Thursday, 25 March 2010

Fieldwork: Haryana

I've been on a dig in Haryana for a couple of weeks, and will be here for another few, so there won't be many (any) posts until mid-April.

This is the project that I'm involved with. My PhD will be on the ceramics that we are currently excavating.

Hope everyone's enjoying the spring!

Wednesday, 10 March 2010

Trowel and Error: The Bronze Age (A Reinterpretation)

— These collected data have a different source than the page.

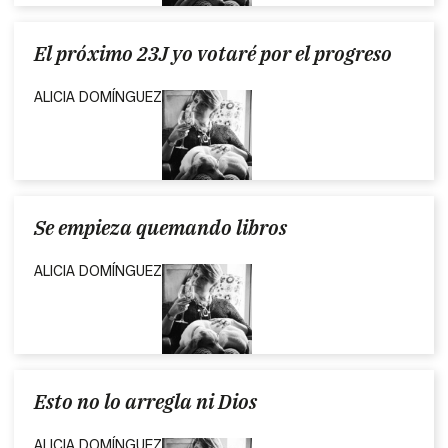
El próximo 23J yo votaré por el progreso
ALICIA DOMÍNGUEZ
Se empieza quemando libros
ALICIA DOMÍNGUEZ
Esto no lo arregla ni Dios
ALICIA DOMÍNGUEZ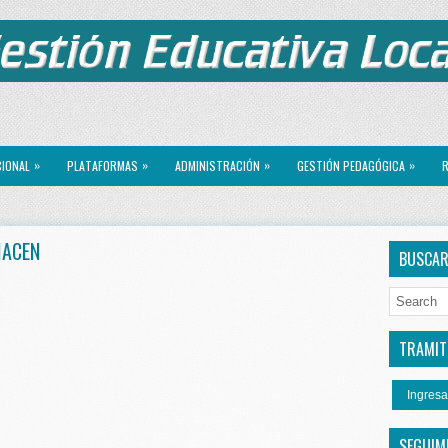
»
»
»
»
CIONAL
PLATAFORMAS
ADMINISTRACIÓN
GESTIÓN PEDAGÓGICA
R
MACEN
BUSCA
TRAMITE
Ingresa
SEGUIM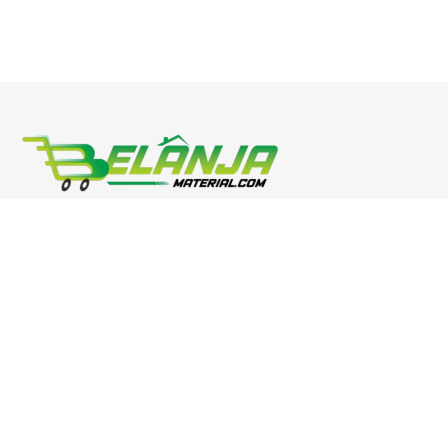
Phone : 0811 3054 0900
Email: marketing@bahanmaterial.com
Address: Jl. Raya Surabaya-Malang Kec Sukorejo-Pasuruan-
Jawa Timur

This is a sketch by a brilliant comedy duo called Mitchell and Webb (Big Foot and Red Beard), on the transition from the Stone Age to the Bronze Age, and how chronological periods give the impression that everyone woke up one morning and decided to switch to a different way of life. Of course, such changes are generally a very gradual social evolution.

Tuesday, 9 March 2010

The End of the Raj: As Seen Through Home Videos

Cambridge University's Centre for South Asian Studies has uploaded a large number of 'home videos' about the Raj onto their website, where they may be accessed for free by anyone. These videos are from over 50 private collections, from 1911 to 1956, chronicling political and social events at the end of British rule in India.

The article says:

"The silent films cover a huge range of topics, including harrowing scenes shot during the partition of India and Pakistan in 1947, images of labourers working on railways and dams, and pictures of the funeral of Lord Brabourne, a former Governor of Bombay and Bengal, in 1939.

They also open a window both on to some of the lesser-studied facets of Imperial history, such as women's experiences in colonial India; and aspects which otherwise would simply have gone unrecorded."

Access the films at

If you watch the videos and have a comment, do leave one underneath this post!

Delhi: Archaeologists vs. Wakf Board

A little controversy in the news right now; The Hindustan Times did a write-up on a debate over heritage structure ownership in Delhi. Click on the link for the full article.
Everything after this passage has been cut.